As the Northern Kentucky Drug Strike Force tries to choke off supplies of heroin and other illegal drugs, its director has to make sure there’s enough money available to pay his officers overtime or to keep the agency’s aging vehicles on the road.
“It would be nice if they (drug traffickers) all worked 9 to 5 like everybody else, but that’s not the case,” the director, Chris Conners, said in a phone interview. “So when the iron’s hot, we’ve got to strike, and that’s what we do.”
Conners hopes some of his budget concerns may ease eventually with the announcement by the Office of National Drug Control Policy that Boone, Campbell and Kenton counties have been added to the Ohio High Intensity Drug Trafficking Area.

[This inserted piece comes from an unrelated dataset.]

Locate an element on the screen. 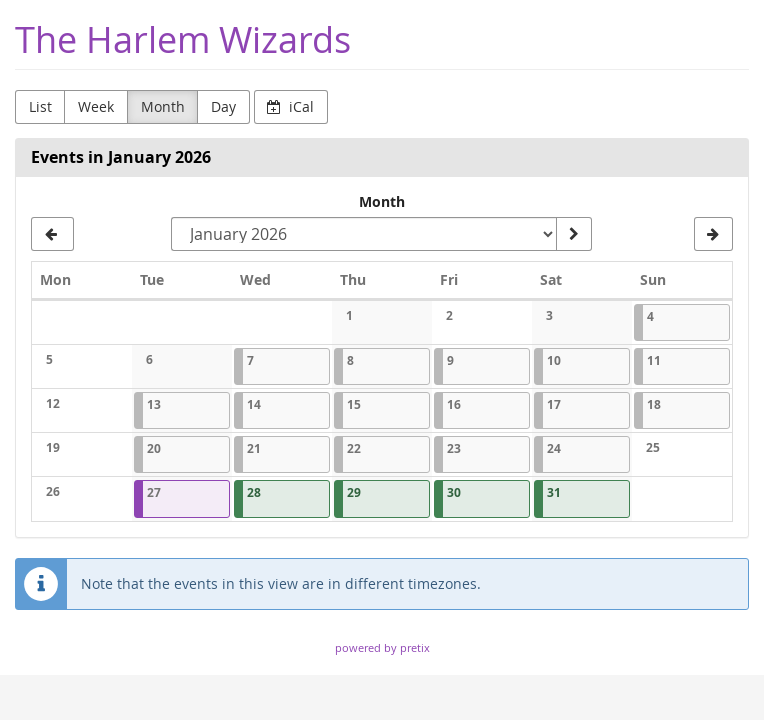 The image size is (764, 720). powered by pretix is located at coordinates (382, 647).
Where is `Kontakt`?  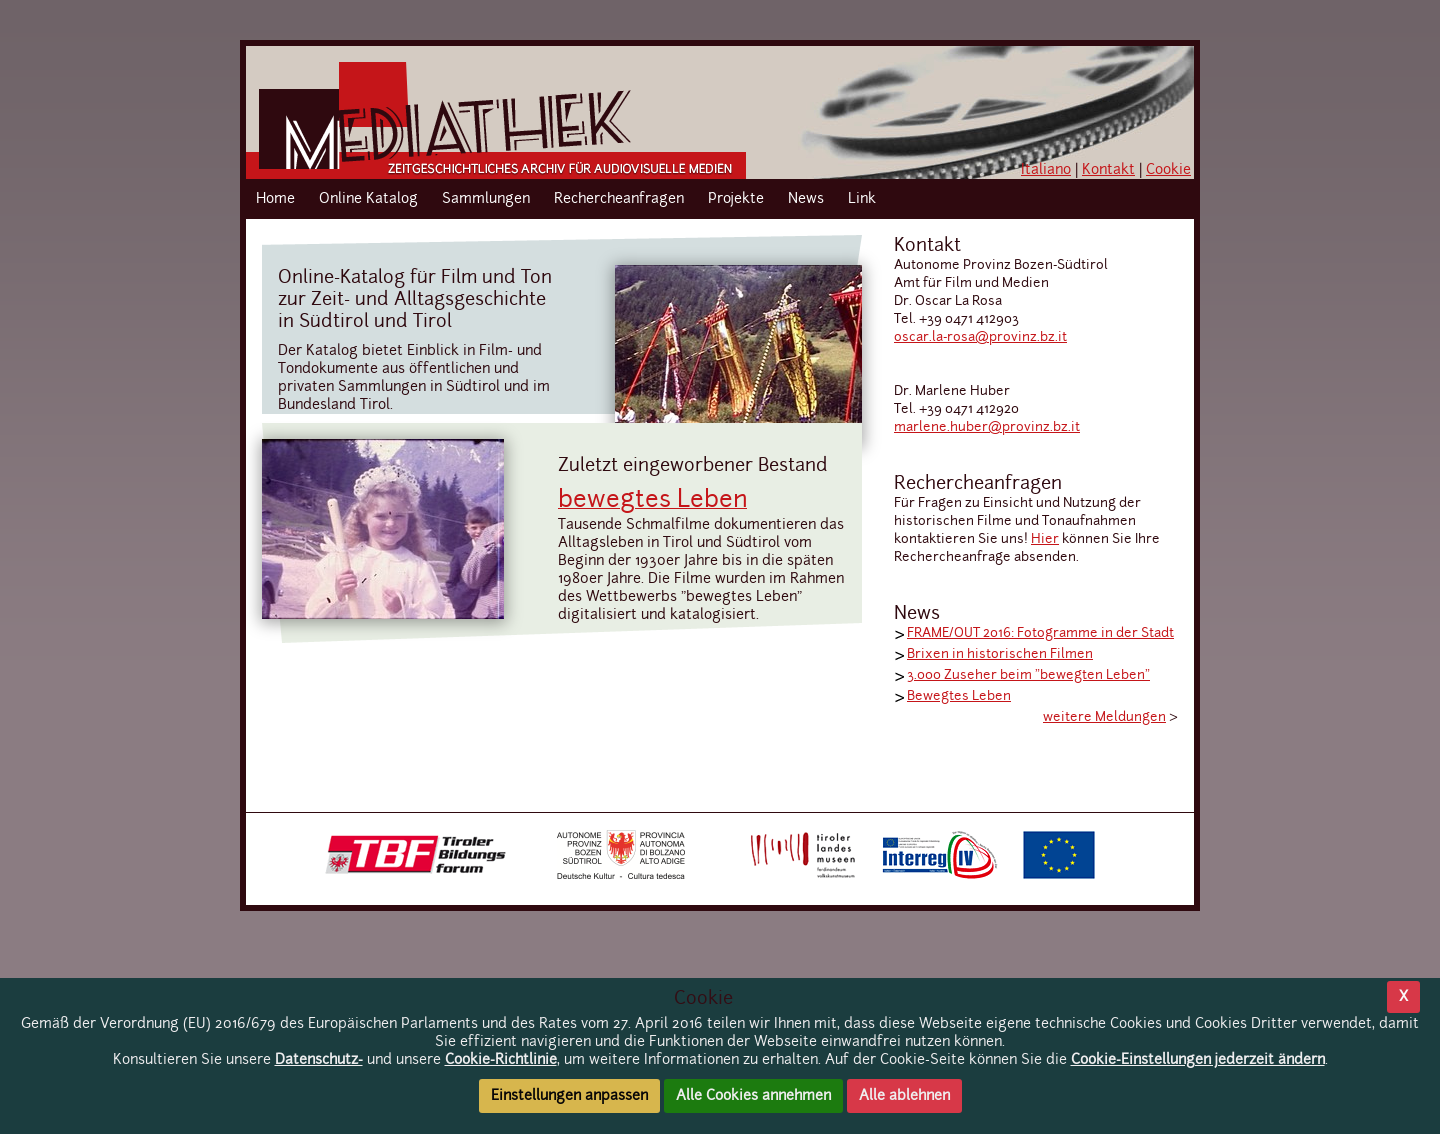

“This designation into HIDTA, for a myriad of reasons, is right on time,” Conners said.
The three mostly suburban counties south of Cincinnati have been hard hit by heroin addiction. Last year, Senate Majority Leader Mitch McConnell hosted a visit by national drug czar Michael Botticelli to the area to hear accounts of how the drug woes have ravaged families.
In 2015, there were 217 drug overdose deaths combined in the three counties, up from 148 in 2012, according to state statistics. Statewide, the death toll from drug overdoses reached 1,248 in 2015, up from 1,071 in 2014.
McConnell, who helped push for the HIDTA designation for the three northern Kentucky counties, called it a “substantial step” to combat the production and trafficking of illegal drugs in the region.
The designation, he said, will enable officials to “leverage federal resources along with those of state and local partners” to benefit the counties.
“The number of deaths and drug overdoses in Kentucky are alarming, and law enforcement needs every tool imaginable to reverse the trends, change lives and beat back the devastation wrought by substance abuse,” the Kentucky Republican said.
The Kentucky counties were among 18 counties in nine states added to High Intensity Drug Trafficking Areas on Thursday. The HIDTA program, created by Congress in 1988, serves as a catalyst for coordination among federal, state and local law enforcement in areas beset by drug trafficking.
Botticelli said the program is part of efforts by President Barack Obama’s administration to expand community-based efforts to promote effective drug enforcement, reduce overdose deaths and increase access to substance abuse treatment.
A number of Kentucky counties, including a large swath of southeastern Kentucky, are part of the Appalachia HIDTA.
The designation adding Boone, Campbell and Kenton counties to the Ohio HIDTA comes as drug treatment providers in northern Kentucky struggle with ongoing demands for assistance from addicts.
Transitions Inc. could double the number of residential treatment beds available for women and it would still be at capacity within days, said Jim Beiting, CEO of the addiction services provider in northern Kentucky. Its services include residential treatment for men and women.
“If somebody calls today and says ‘I need to get some help and I’m using heroin,’ and if I say, ‘well, we don’t have a bed, can you call back Tuesday?’ They may not be alive. So it’s a lot of pressure when somebody calls,” he said.
Transitions strives to find help for people the same day they call, whether it’s there or a referral to another provider, he said.